▶ **PROBLEM TO WORK ON**
Determine the number of lines of the records below that include "click". Respond with the number and no other text.

▶ **TASK INPUTS**
────

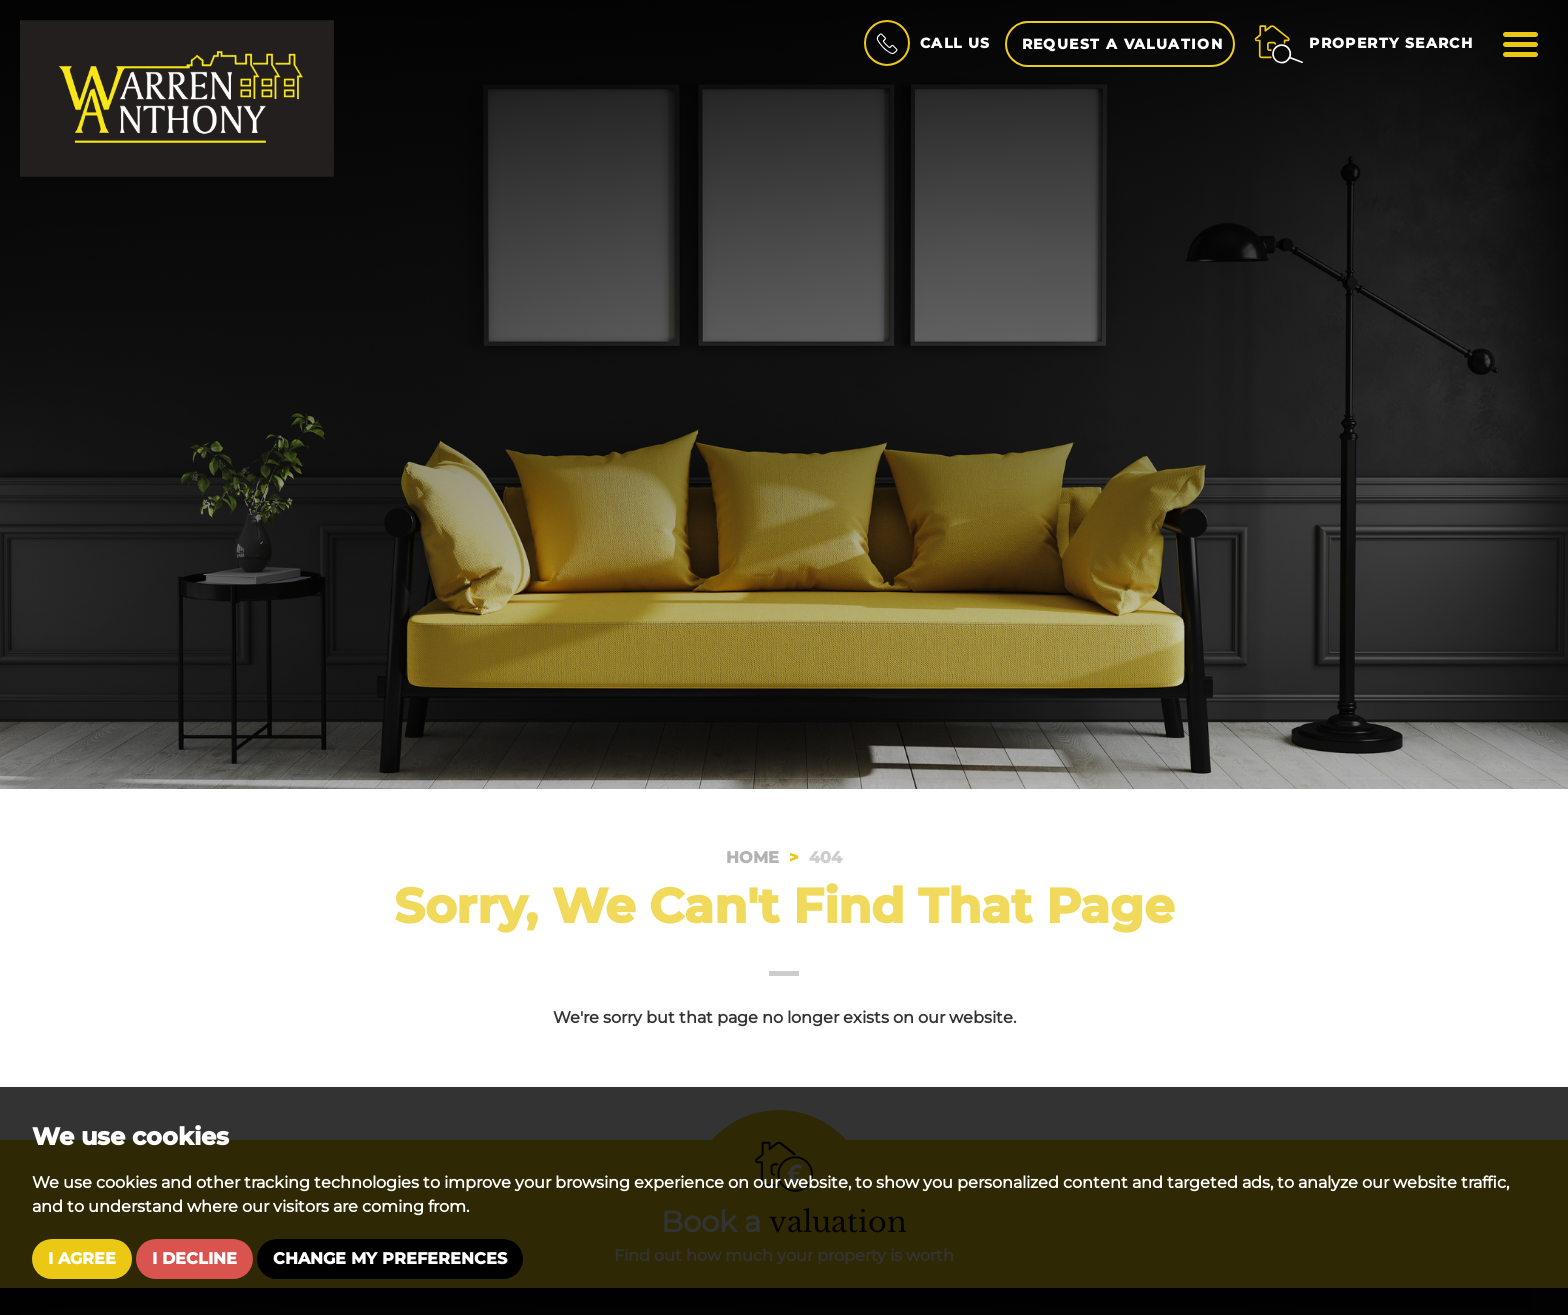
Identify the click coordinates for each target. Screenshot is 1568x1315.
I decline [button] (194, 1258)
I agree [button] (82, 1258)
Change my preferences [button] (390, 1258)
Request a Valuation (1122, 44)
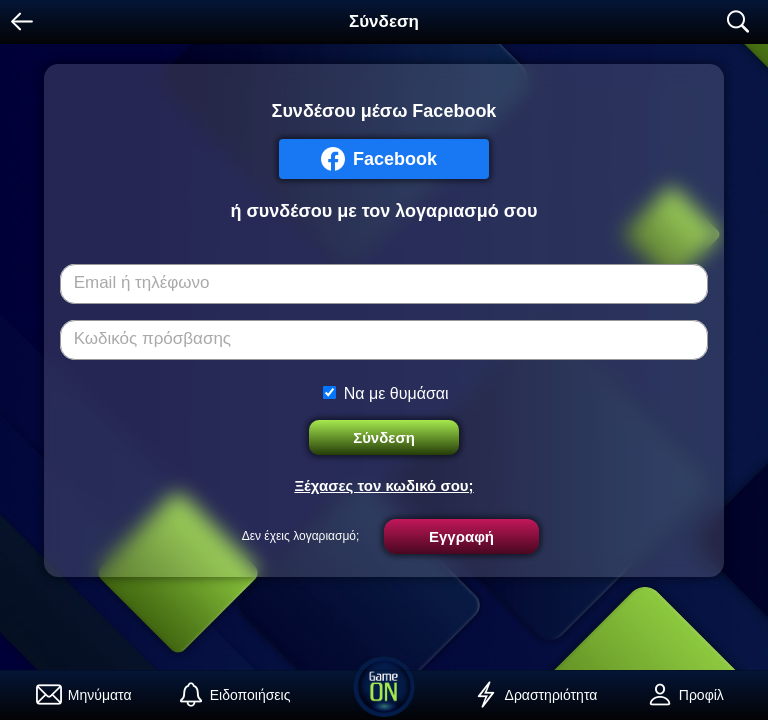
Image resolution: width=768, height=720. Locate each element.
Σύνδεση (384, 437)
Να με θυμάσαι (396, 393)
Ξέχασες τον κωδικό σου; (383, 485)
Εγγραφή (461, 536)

────

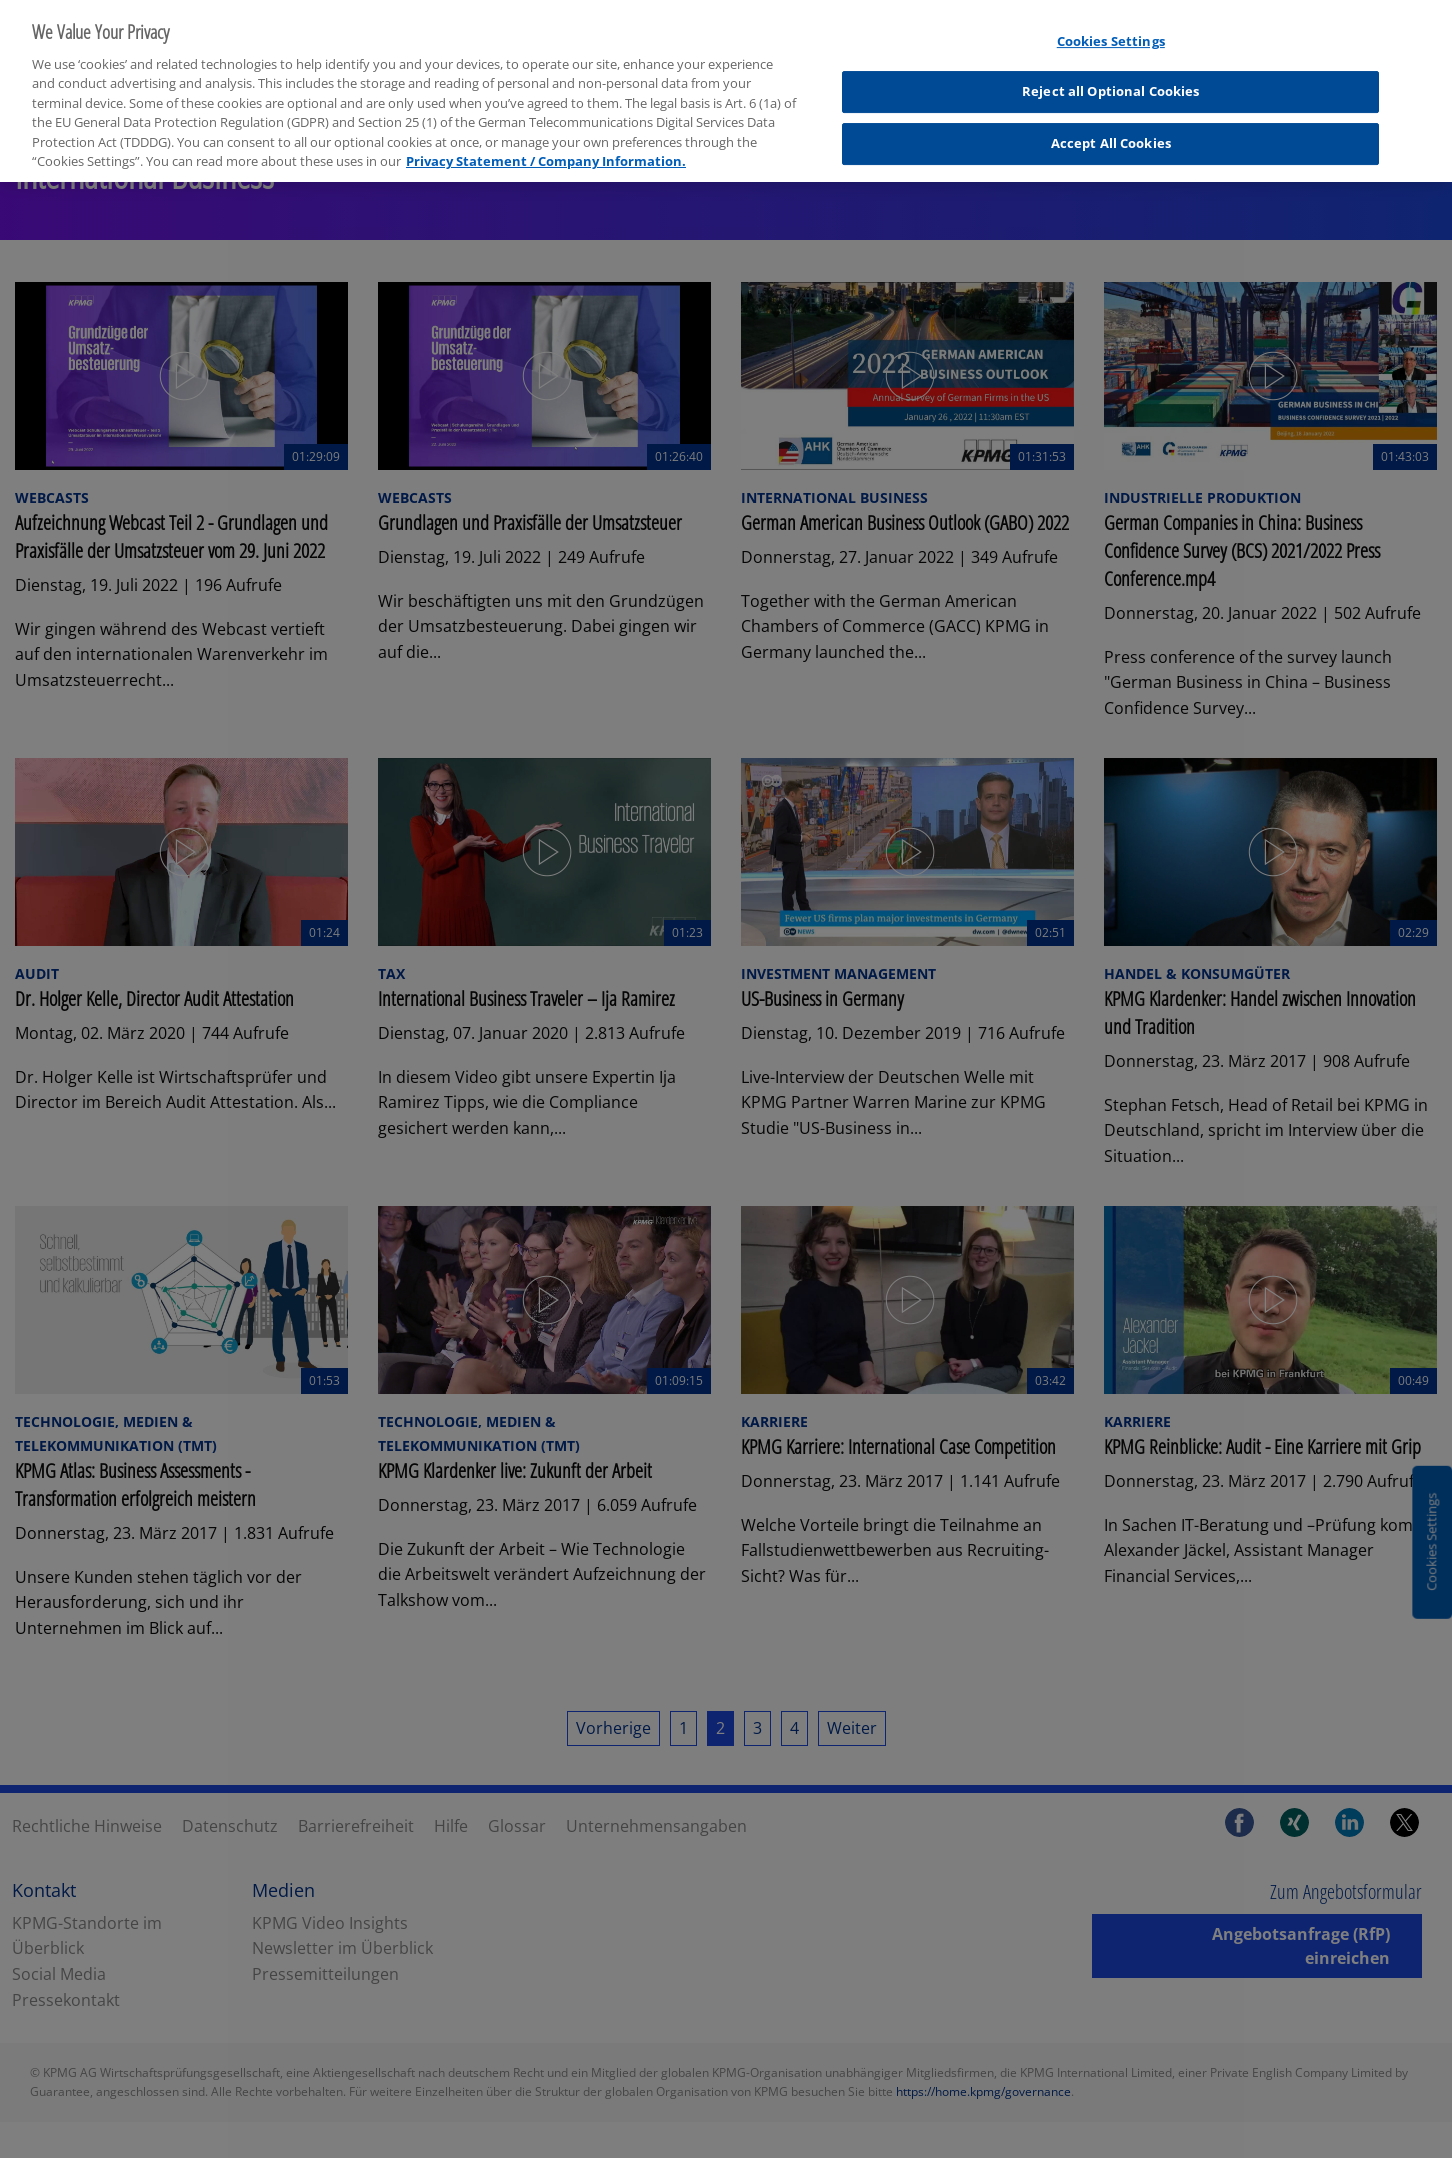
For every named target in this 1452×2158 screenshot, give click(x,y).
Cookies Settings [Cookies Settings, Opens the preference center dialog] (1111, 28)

────

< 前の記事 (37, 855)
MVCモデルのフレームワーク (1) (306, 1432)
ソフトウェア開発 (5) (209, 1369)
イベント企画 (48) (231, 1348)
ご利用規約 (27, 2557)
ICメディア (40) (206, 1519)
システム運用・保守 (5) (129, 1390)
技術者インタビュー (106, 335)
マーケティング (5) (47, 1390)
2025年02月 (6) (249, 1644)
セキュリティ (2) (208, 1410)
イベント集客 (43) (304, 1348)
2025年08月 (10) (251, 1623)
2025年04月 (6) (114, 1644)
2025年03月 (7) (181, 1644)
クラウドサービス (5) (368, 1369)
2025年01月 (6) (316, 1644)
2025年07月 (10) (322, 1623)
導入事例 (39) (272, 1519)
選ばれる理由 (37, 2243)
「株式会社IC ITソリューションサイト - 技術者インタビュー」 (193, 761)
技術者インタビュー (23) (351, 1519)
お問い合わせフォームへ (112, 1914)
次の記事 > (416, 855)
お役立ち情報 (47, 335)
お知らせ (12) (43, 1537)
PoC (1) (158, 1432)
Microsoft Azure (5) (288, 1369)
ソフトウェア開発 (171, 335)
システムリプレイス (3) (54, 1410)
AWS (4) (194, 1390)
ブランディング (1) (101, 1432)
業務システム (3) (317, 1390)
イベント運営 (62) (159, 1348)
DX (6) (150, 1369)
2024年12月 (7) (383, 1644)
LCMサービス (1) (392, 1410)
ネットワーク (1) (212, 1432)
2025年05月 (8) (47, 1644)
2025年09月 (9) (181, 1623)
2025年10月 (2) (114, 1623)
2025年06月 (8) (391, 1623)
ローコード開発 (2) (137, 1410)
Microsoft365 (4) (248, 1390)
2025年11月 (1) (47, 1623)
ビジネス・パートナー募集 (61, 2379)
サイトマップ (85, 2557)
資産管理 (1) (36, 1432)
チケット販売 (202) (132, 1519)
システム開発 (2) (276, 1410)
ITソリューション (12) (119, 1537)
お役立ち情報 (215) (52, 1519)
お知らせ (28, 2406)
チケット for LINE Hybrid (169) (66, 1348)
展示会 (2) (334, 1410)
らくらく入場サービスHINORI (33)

────

▶ **EXERCISE OUTPUT**
2